* Work item:
Tally up the lines in the following entries where the string "group" appears, and answer with the number alone.

* Transcribed page contents:
┌──

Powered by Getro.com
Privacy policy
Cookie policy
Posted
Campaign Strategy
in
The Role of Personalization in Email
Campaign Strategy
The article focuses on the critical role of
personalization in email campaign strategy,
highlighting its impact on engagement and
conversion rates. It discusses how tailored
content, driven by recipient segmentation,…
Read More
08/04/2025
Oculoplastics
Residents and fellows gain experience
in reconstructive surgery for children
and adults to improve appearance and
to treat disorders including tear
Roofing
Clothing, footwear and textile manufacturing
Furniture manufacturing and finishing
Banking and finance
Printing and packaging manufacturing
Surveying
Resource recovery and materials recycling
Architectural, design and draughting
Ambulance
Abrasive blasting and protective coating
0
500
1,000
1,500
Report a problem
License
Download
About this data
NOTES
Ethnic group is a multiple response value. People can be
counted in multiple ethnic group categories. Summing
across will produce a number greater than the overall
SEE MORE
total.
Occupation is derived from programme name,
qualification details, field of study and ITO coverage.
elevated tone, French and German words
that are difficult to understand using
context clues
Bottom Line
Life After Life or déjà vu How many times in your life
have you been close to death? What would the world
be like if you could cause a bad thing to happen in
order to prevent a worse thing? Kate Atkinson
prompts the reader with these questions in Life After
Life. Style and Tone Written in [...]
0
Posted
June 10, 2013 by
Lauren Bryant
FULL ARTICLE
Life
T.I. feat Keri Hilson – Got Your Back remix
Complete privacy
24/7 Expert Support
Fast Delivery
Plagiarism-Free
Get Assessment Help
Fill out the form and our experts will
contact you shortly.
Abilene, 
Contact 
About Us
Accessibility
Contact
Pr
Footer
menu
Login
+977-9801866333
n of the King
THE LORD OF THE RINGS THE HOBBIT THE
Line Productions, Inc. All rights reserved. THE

└──

* Solution for this exercise:
2